Thu | Nov 15, 2018

Editorial: The might of party delegates

Published:Saturday | October 24, 2015 | 12:00 AM

In recent weeks, delegates of the major political parties have been flexing their muscles in the candidate-selection process with startling results for some current members of parliament (MP) who have been flatly rejected from running again.

Officially, the candidate-selection process involves a vote by party delegates at specially convened constituency conferences. So who are these delegates, and what informs their decision to accept or reject a candidate? Can they be relied on to make better choices than the party's top brass?

Since the choices they make will have a far-reaching impact on governance, and the country's progress, it is important that there is a good understanding of how this system works. Although the parties are not quick to explain how their selection processes work, there are indications that delegates include activists and politicians past and present who come to their favoured position as a reward for services rendered to their party.
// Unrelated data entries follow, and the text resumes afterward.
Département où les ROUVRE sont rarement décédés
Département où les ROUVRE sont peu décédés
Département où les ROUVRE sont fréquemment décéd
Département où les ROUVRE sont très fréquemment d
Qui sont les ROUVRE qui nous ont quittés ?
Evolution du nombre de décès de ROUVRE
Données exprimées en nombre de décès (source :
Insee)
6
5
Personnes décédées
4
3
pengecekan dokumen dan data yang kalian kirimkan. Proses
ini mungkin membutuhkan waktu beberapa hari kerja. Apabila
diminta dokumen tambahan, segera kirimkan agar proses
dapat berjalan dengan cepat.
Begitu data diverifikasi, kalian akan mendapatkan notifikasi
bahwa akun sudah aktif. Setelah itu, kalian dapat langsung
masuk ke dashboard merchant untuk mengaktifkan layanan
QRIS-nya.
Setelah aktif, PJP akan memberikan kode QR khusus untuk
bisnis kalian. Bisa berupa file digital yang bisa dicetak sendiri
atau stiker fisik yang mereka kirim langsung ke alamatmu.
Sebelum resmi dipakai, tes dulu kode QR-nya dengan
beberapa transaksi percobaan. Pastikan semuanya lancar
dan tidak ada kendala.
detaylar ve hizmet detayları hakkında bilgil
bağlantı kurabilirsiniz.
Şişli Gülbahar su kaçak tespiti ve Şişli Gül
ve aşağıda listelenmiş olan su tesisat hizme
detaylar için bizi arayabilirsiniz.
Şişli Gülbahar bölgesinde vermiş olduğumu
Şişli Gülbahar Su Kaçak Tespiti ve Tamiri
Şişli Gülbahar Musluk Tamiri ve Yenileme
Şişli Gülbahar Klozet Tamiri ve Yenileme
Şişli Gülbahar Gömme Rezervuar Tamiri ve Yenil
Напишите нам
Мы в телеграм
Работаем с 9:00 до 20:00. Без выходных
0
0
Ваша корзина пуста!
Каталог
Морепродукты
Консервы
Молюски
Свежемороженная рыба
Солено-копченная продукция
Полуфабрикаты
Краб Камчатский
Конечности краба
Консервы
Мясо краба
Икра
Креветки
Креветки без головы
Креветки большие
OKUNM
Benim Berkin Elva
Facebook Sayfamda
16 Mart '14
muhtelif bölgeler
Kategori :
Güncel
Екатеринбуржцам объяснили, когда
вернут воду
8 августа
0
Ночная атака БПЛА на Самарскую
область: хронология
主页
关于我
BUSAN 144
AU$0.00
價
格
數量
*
Grumblings in the North East St Ann constituency, where Councillor Lydia Richards was seeking to challenge sitting MP Lisa Hanna, suggest that the vote was taken on a flawed list. Richards was scathingly critical of the selection process, saying the list included dead people. And from time to time there have been questions raised about the composition of other delegates' lists. Judging from these charges, one may very well conclude that the delegate system lacks transparency and could be hijacked by special-interest groups.

It is for these reasons that political commentators and other interested onlookers often question the fairness and wisdom of some of their choices. There are usually specific questions about the criteria on which the choice is made for a candidate as the power of selection moves from party elite to the people in the constituencies.


unhappy delegates


Recently, we had an indication from a group of Jamaica Labour Party (JLP) supporters about what informed their choice of candidate. The unhappy delegates, while demonstrating against the majority vote for a particular candidate, said he would only become a backbencher in Parliament and they really needed to have a Cabinet minister as their representative.

So proper representation is one of the qualities for which delegates search when they are thinking of a

political representative. But does it follow that a Cabinet minister will be a better representative for his constituents?

For if we believe the words of constituents when talking about PNP MPs Raymond Pryce and Damion Crawford, the impression is given that both these young men were working very hard for their constituents in a new, refreshing way. But both were rejected, perhaps, in favour of the old-style politics of patronage and handouts. Is this what democracy is really about?

For those who clamour for a change to the old-style 'fish head' politics, there is a task to convince the powerful delegates in both parties that the change should start with them in the candidate choices that they make.

If one doubts how powerful these foot soldiers of the parties are, we need not look beyond the PNP leadership elections which catapulted Portia Simpson Miller into the position of party president and prime minister. Jamaica's history would have been considerably different if the delegates had voted otherwise.